> [DATA RECORDS]

▬▬▬▬▬▬▬▬▬▬

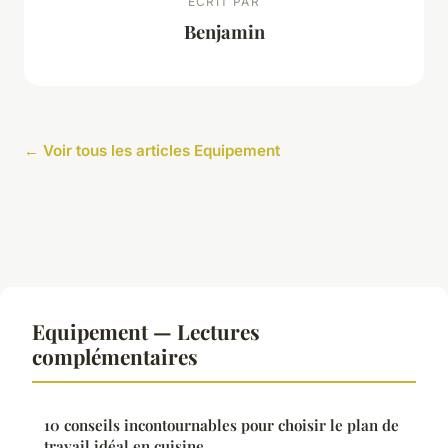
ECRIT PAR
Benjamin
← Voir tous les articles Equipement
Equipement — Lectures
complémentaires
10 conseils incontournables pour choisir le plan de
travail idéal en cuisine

▬▬▬▬▬▬▬▬▬▬

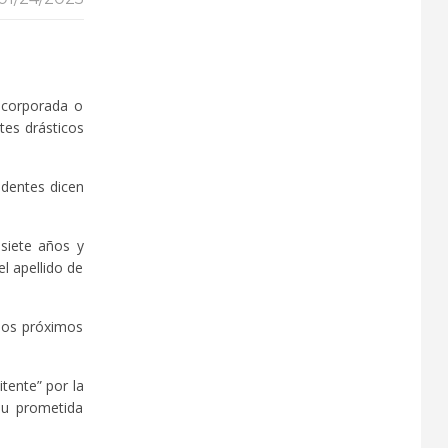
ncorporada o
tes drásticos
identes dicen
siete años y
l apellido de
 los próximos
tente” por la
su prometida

▬▬▬▬▬▬▬▬▬▬

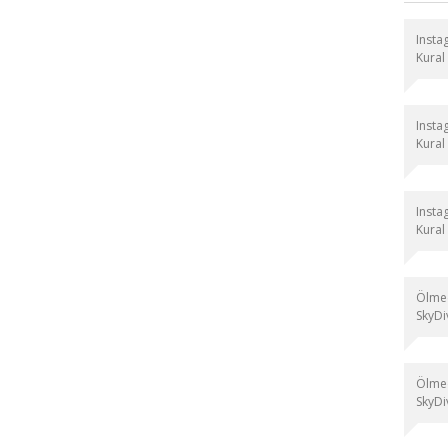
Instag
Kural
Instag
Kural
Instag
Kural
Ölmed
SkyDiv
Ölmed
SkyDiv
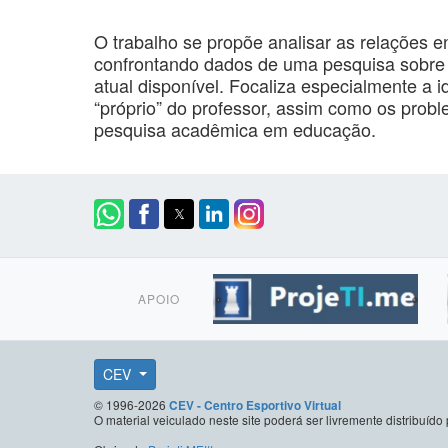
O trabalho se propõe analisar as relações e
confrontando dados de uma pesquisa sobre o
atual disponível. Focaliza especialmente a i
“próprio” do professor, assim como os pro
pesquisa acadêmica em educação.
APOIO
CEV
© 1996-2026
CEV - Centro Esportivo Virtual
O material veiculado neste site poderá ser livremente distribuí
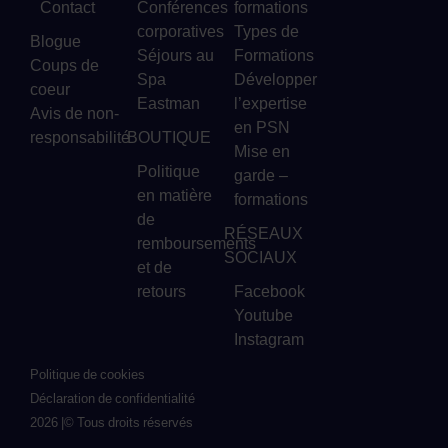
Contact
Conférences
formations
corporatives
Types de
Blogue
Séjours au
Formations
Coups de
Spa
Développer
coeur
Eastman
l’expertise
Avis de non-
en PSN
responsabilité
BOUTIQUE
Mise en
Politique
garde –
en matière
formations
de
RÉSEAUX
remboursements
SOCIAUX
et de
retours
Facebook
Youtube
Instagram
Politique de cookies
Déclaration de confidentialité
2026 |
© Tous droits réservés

▬▬▬▬▬▬▬▬▬▬

> [WHAT TO PRODUCE]
In the listing above, locate the line containing "l’expertise" and the line containing "Tous droits réservés". Transcribe those two lines and everything between them, exactly as written.

> [TASK OUTPUT]
l’expertise
Avis de non-
en PSN
responsabilité
BOUTIQUE
Mise en
Politique
garde –
en matière
formations
de
RÉSEAUX
remboursements
SOCIAUX
et de
retours
Facebook
Youtube
Instagram
Politique de cookies
Déclaration de confidentialité
2026 |
© Tous droits réservés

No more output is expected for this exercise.